- **About this exercise**: Word for word and without images, transcribe all of the records.
Start of Study material
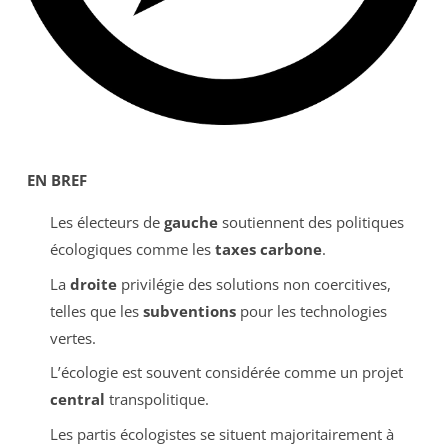
EN BREF
Les électeurs de
gauche
soutiennent des politiques
écologiques comme les
taxes carbone
.
La
droite
privilégie des solutions non coercitives,
telles que les
subventions
pour les technologies
vertes.
L’écologie est souvent considérée comme un projet
central
transpolitique.
Les partis écologistes se situent majoritairement à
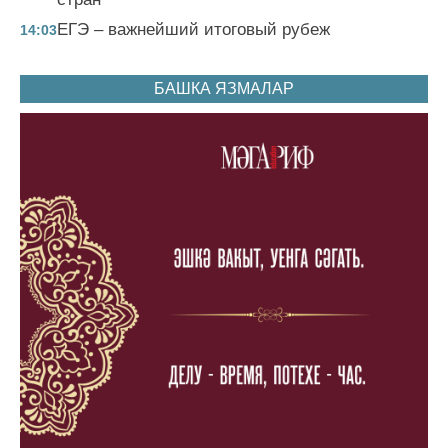
ЕГЭ – важнейший итоговый рубеж
14:03
БАШКА ЯЗМАЛАР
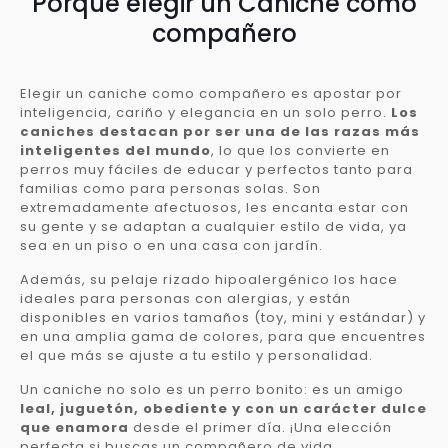
Porqué elegir un Caniche como
compañero
Elegir un caniche como compañero es apostar por
inteligencia, cariño y elegancia en un solo perro.
Los
caniches destacan por ser una de las razas más
inteligentes del mundo
, lo que los convierte en
perros muy fáciles de educar y perfectos tanto para
familias como para personas solas. Son
extremadamente afectuosos, les encanta estar con
su gente y se adaptan a cualquier estilo de vida, ya
sea en un piso o en una casa con jardín.
Además, su pelaje rizado hipoalergénico los hace
ideales para personas con alergias, y están
disponibles en varios tamaños (toy, mini y estándar) y
en una amplia gama de colores, para que encuentres
el que más se ajuste a tu estilo y personalidad.
Un caniche no solo es un perro bonito: es un amigo
leal, juguetón, obediente y con un carácter dulce
que enamora
desde el primer día. ¡Una elección
perfecta si buscas un compañero de vida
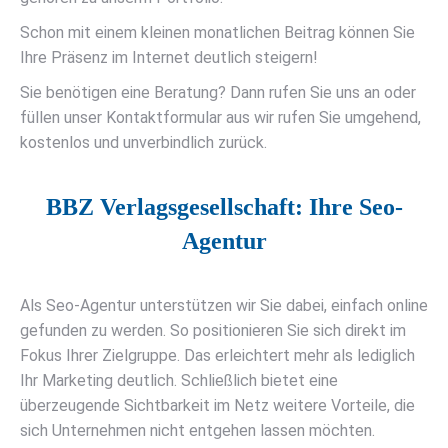
Schon mit einem kleinen monatlichen Beitrag können Sie
Ihre Präsenz im Internet deutlich steigern!
Sie benötigen eine Beratung? Dann rufen Sie uns an oder
füllen unser Kontaktformular aus wir rufen Sie umgehend,
kostenlos und unverbindlich zurück.
BBZ Verlagsgesellschaft: Ihre Seo-
Agentur
Als Seo-Agentur unterstützen wir Sie dabei, einfach online
gefunden zu werden. So positionieren Sie sich direkt im
Fokus Ihrer Zielgruppe. Das erleichtert mehr als lediglich
Ihr Marketing deutlich. Schließlich bietet eine
überzeugende Sichtbarkeit im Netz weitere Vorteile, die
sich Unternehmen nicht entgehen lassen möchten.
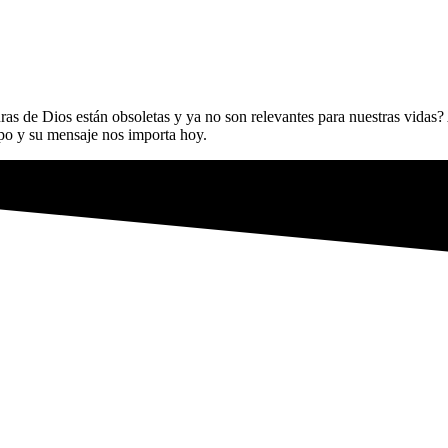
ras de Dios están obsoletas y ya no son relevantes para nuestras vidas? 
mpo y su mensaje nos importa hoy.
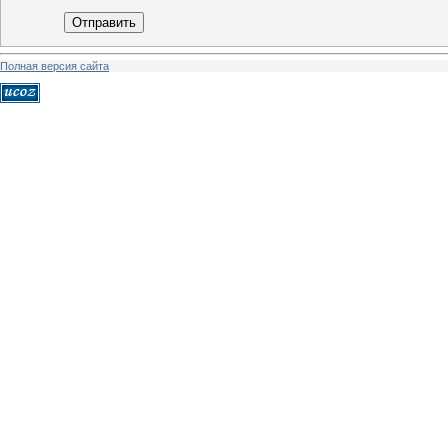
Отправить
Полная версия сайта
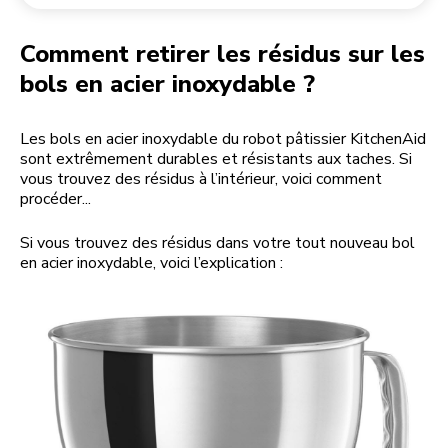
Retourner une commande
Moulin à café
Mon compte
Comment retirer les résidus sur les
bols en acier inoxydable ?
Les bols en acier inoxydable du robot pâtissier KitchenAid
sont extrêmement durables et résistants aux taches. Si
vous trouvez des résidus à l’intérieur, voici comment
procéder...
Si vous trouvez des résidus dans votre tout nouveau bol
en acier inoxydable, voici l’explication :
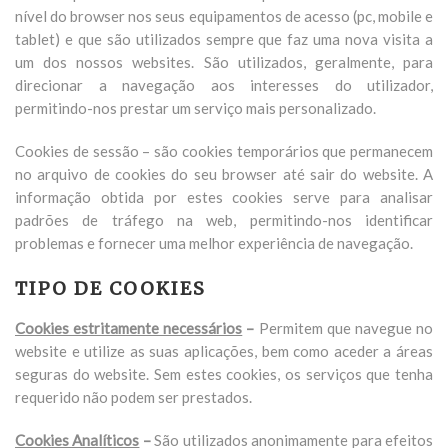
nível do browser nos seus equipamentos de acesso (pc, mobile e
tablet) e que são utilizados sempre que faz uma nova visita a
um dos nossos websites. São utilizados, geralmente, para
direcionar a navegação aos interesses do utilizador,
permitindo-nos prestar um serviço mais personalizado.
Cookies de sessão – são cookies temporários que permanecem
no arquivo de cookies do seu browser até sair do website. A
informação obtida por estes cookies serve para analisar
padrões de tráfego na web, permitindo-nos identificar
problemas e fornecer uma melhor experiência de navegação.
TIPO DE COOKIES
Cookies estritamente necessários
–
Permitem que navegue no
website e utilize as suas aplicações, bem como aceder a áreas
seguras do website. Sem estes cookies, os serviços que tenha
requerido não podem ser prestados.
Cookies Analíticos
–
São utilizados anonimamente para efeitos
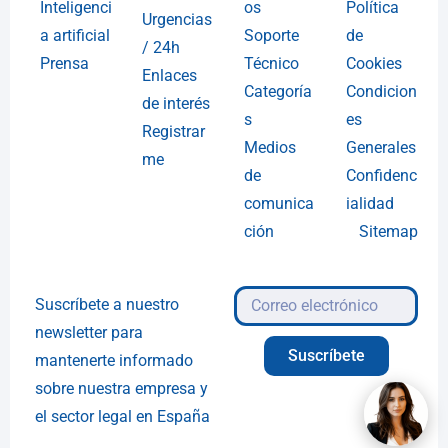
Inteligenci
os
Política
Urgencias
a artificial
Soporte
de
/ 24h
Prensa
Técnico
Cookies
Enlaces
Categoría
Condicion
de interés
s
es
Registrar
Medios
Generales
me
de
Confidenc
comunica
ialidad
ción
Sitemap
Suscríbete a nuestro
newsletter para
Suscríbete
mantenerte informado
sobre nuestra empresa y
el sector legal en España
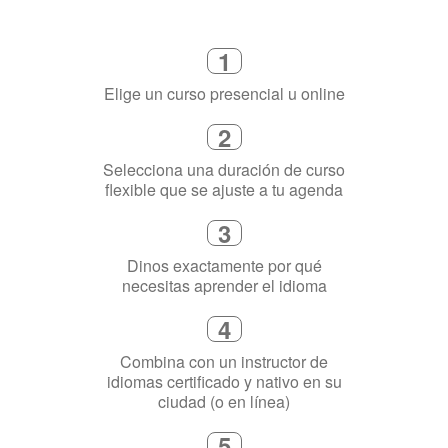
Cómo funciona
1
Elige un curso presencial u online
2
Selecciona una duración de curso
flexible que se ajuste a tu agenda
3
Dinos exactamente por qué
necesitas aprender el idioma
4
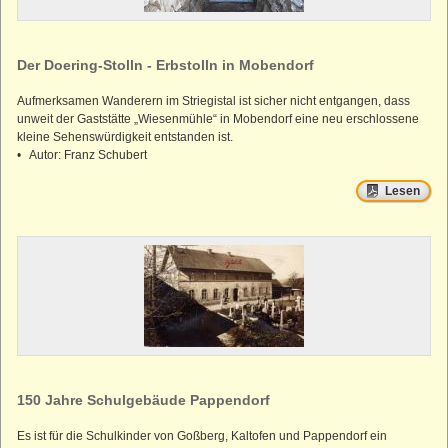
Der Doering-Stolln - Erbstolln in Mobendorf
Aufmerksamen Wanderern im Striegistal ist sicher nicht entgangen, dass
unweit der Gaststätte „Wiesenmühle“ in Mobendorf eine neu erschlossene
kleine Sehenswürdigkeit entstanden ist.
• Autor: Franz Schubert
Lesen
150 Jahre Schulgebäude Pappendorf
Es ist für die Schulkinder von Goßberg, Kaltofen und Pappendorf ein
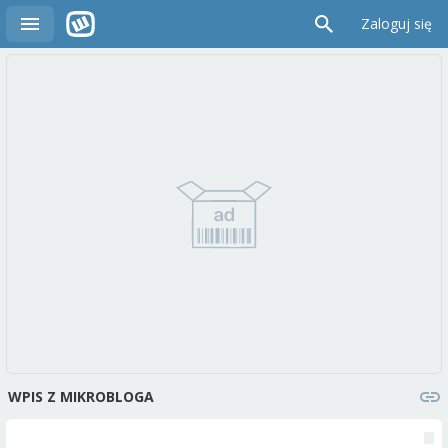
Zaloguj się
WPIS Z MIKROBLOGA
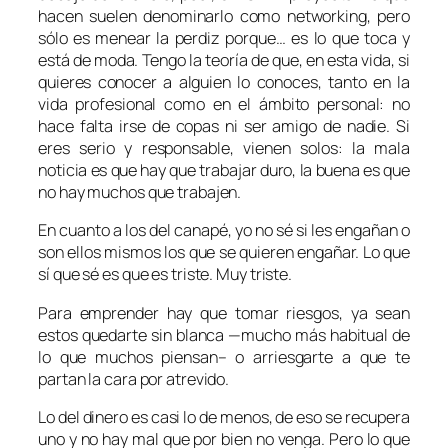
hacen suelen denominarlo como
networking
, pero
sólo es menear la perdiz porque… es lo que toca y
está de moda. Tengo la teoría de que, en esta vida, si
quieres conocer a alguien lo conoces, tanto en la
vida profesional como en el ámbito personal: no
hace falta irse de copas ni ser amigo de nadie. Si
eres serio y responsable, vienen solos: la mala
noticia es que hay que trabajar duro, la buena es que
no hay muchos que trabajen.
En cuanto a los del canapé, yo no sé si les engañan o
son ellos mismos los que se quieren engañar. Lo que
sí que sé es que es triste. Muy triste.
Para emprender hay que tomar riesgos, ya sean
estos quedarte sin blanca —mucho más habitual de
lo que muchos piensan– o arriesgarte a que te
partan la cara por atrevido.
Lo del dinero es casi lo de menos, de eso se recupera
uno y no hay mal que por bien no venga. Pero lo que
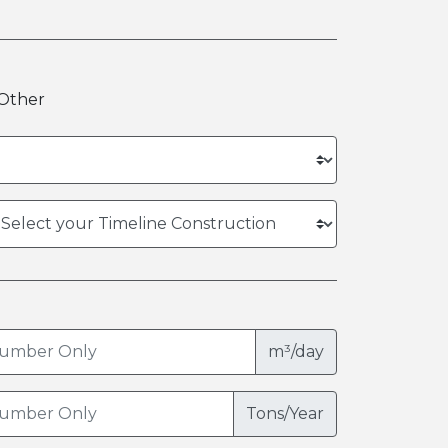
Other
m³/day
Tons/Year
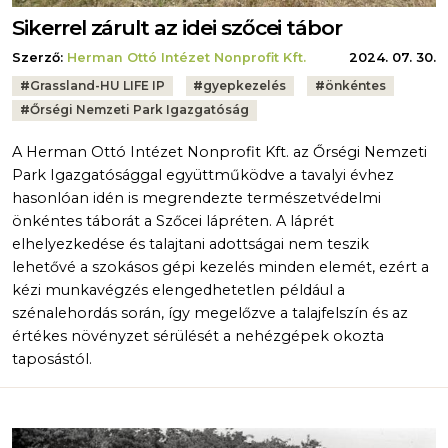
Sikerrel zárult az idei szőcei tábor
Szerző:
Herman Ottó Intézet Nonprofit Kft.
2024. 07. 30.
Tags:
#
Grassland-HU LIFE IP
#
gyepkezelés
#
önkéntes
#
Őrségi Nemzeti Park Igazgatóság
A Herman Ottó Intézet Nonprofit Kft. az Őrségi Nemzeti
Park Igazgatósággal együttműködve a tavalyi évhez
hasonlóan idén is megrendezte természetvédelmi
önkéntes táborát a Szőcei lápréten. A láprét
elhelyezkedése és talajtani adottságai nem teszik
lehetővé a szokásos gépi kezelés minden elemét, ezért a
kézi munkavégzés elengedhetetlen például a
szénalehordás során, így megelőzve a talajfelszín és az
értékes növényzet sérülését a nehézgépek okozta
taposástól.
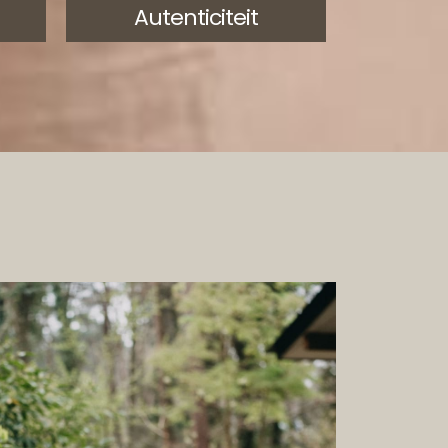
Autenticiteit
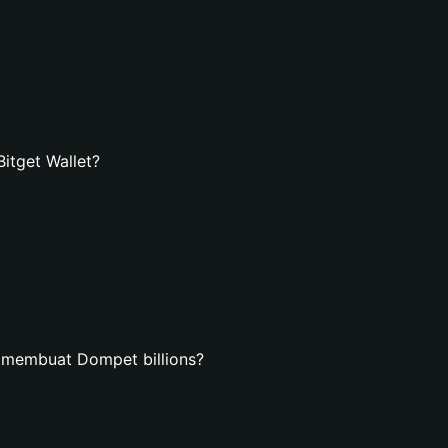
itget Wallet?
 membuat Dompet billions?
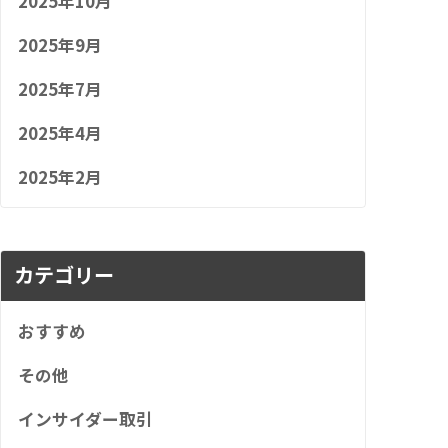
2025年10月
2025年9月
2025年7月
2025年4月
2025年2月
カテゴリー
おすすめ
その他
インサイダー取引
End of Study material
- **Answer space**:
EN BREF
Les électeurs de
gauche
soutiennent des politiques
écologiques comme les
taxes carbone
.
La
droite
privilégie des solutions non coercitives,
telles que les
subventions
pour les technologies
vertes.
L’écologie est souvent considérée comme un projet
central
transpolitique.
Les partis écologistes se situent majoritairement à
ЕГЭ – важнейший итоговый рубеж
14:03
БАШКА ЯЗМАЛАР
Porqué elegir un Caniche como
compañero
Elegir un caniche como compañero es apostar por
inteligencia, cariño y elegancia en un solo perro.
Los
caniches destacan por ser una de las razas más
inteligentes del mundo
, lo que los convierte en
perros muy fáciles de educar y perfectos tanto para
familias como para personas solas. Son
extremadamente afectuosos, les encanta estar con
su gente y se adaptan a cualquier estilo de vida, ya
sea en un piso o en una casa con jardín.
Además, su pelaje rizado hipoalergénico los hace
ideales para personas con alergias, y están
disponibles en varios tamaños (toy, mini y estándar) y
en una amplia gama de colores, para que encuentres
el que más se ajuste a tu estilo y personalidad.
Un caniche no solo es un perro bonito: es un amigo
leal, juguetón, obediente y con un carácter dulce
que enamora
desde el primer día. ¡Una elección
perfecta si buscas un compañero de vida
Schon mit einem kleinen monatlichen Beitrag können Sie
Ihre Präsenz im Internet deutlich steigern!
Sie benötigen eine Beratung? Dann rufen Sie uns an oder
füllen unser Kontaktformular aus wir rufen Sie umgehend,
kostenlos und unverbindlich zurück.
BBZ Verlagsgesellschaft: Ihre Seo-
Agentur
Als Seo-Agentur unterstützen wir Sie dabei, einfach online
gefunden zu werden. So positionieren Sie sich direkt im
Fokus Ihrer Zielgruppe. Das erleichtert mehr als lediglich
Ihr Marketing deutlich. Schließlich bietet eine
überzeugende Sichtbarkeit im Netz weitere Vorteile, die
sich Unternehmen nicht entgehen lassen möchten.
ras de Dios están obsoletas y ya no son relevantes para nuestras vidas? 
mpo y su mensaje nos importa hoy.
Отправить
Полная версия сайта
Retourner une commande
Moulin à café
Mon compte
Comment retirer les résidus sur les
bols en acier inoxydable ?
Les bols en acier inoxydable du robot pâtissier KitchenAid
sont extrêmement durables et résistants aux taches. Si
vous trouvez des résidus à l’intérieur, voici comment
procéder...
Si vous trouvez des résidus dans votre tout nouveau bol
en acier inoxydable, voici l’explication :
nível do browser nos seus equipamentos de acesso (pc, mobile e
tablet) e que são utilizados sempre que faz uma nova visita a
um dos nossos websites. São utilizados, geralmente, para
direcionar a navegação aos interesses do utilizador,
permitindo-nos prestar um serviço mais personalizado.
Cookies de sessão – são cookies temporários que permanecem
no arquivo de cookies do seu browser até sair do website. A
informação obtida por estes cookies serve para analisar
padrões de tráfego na web, permitindo-nos identificar
problemas e fornecer uma melhor experiência de navegação.
TIPO DE COOKIES
Cookies estritamente necessários
–
Permitem que navegue no
website e utilize as suas aplicações, bem como aceder a áreas
seguras do website. Sem estes cookies, os serviços que tenha
requerido não podem ser prestados.
Cookies Analíticos
–
São utilizados anonimamente para efeitos
Inteligenci
os
Política
Urgencias
a artificial
Soporte
de
/ 24h
Prensa
Técnico
Cookies
Enlaces
Categoría
Condicion
de interés
s
es
Registrar
Medios
Generales
me
de
Confidenc
comunica
ialidad
ción
Sitemap
Suscríbete a nuestro
newsletter para
Suscríbete
mantenerte informado
sobre nuestra empresa y
el sector legal en España
Cómo funciona
1
Elige un curso presencial u online
2
Selecciona una duración de curso
flexible que se ajuste a tu agenda
3
Dinos exactamente por qué
necesitas aprender el idioma
4
Der Doering-Stolln - Erbstolln in Mobendorf
Aufmerksamen Wanderern im Striegistal ist sicher nicht entgangen, dass
unweit der Gaststätte „Wiesenmühle“ in Mobendorf eine neu erschlossene
kleine Sehenswürdigkeit entstanden ist.
• Autor: Franz Schubert
Lesen
150 Jahre Schulgebäude Pappendorf
Es ist für die Schulkinder von Goßberg, Kaltofen und Pappendorf ein
Zaloguj się
WPIS Z MIKROBLOGA
hacen suelen denominarlo como
networking
, pero
sólo es menear la perdiz porque… es lo que toca y
está de moda. Tengo la teoría de que, en esta vida, si
quieres conocer a alguien lo conoces, tanto en la
vida profesional como en el ámbito personal: no
hace falta irse de copas ni ser amigo de nadie. Si
eres serio y responsable, vienen solos: la mala
noticia es que hay que trabajar duro, la buena es que
no hay muchos que trabajen.
En cuanto a los del canapé, yo no sé si les engañan o
son ellos mismos los que se quieren engañar. Lo que
sí que sé es que es triste. Muy triste.
Para emprender hay que tomar riesgos, ya sean
estos quedarte sin blanca —mucho más habitual de
lo que muchos piensan– o arriesgarte a que te
partan la cara por atrevido.
Lo del dinero es casi lo de menos, de eso se recupera
uno y no hay mal que por bien no venga. Pero lo que
Other
m³/day
Tons/Year
Sikerrel zárult az idei szőcei tábor
Szerző:
Herman Ottó Intézet Nonprofit Kft.
2024. 07. 30.
Tags:
#
Grassland-HU LIFE IP
#
gyepkezelés
#
önkéntes
#
Őrségi Nemzeti Park Igazgatóság
A Herman Ottó Intézet Nonprofit Kft. az Őrségi Nemzeti
Park Igazgatósággal együttműködve a tavalyi évhez
hasonlóan idén is megrendezte természetvédelmi
önkéntes táborát a Szőcei lápréten. A láprét
elhelyezkedése és talajtani adottságai nem teszik
lehetővé a szokásos gépi kezelés minden elemét, ezért a
kézi munkavégzés elengedhetetlen például a
szénalehordás során, így megelőzve a talajfelszín és az
értékes növényzet sérülését a nehézgépek okozta
taposástól.
Autenticiteit
itget Wallet?
 membuat Dompet billions?
2025年10月
2025年9月
2025年7月
2025年4月
2025年2月
カテゴリー
おすすめ
その他
インサイダー取引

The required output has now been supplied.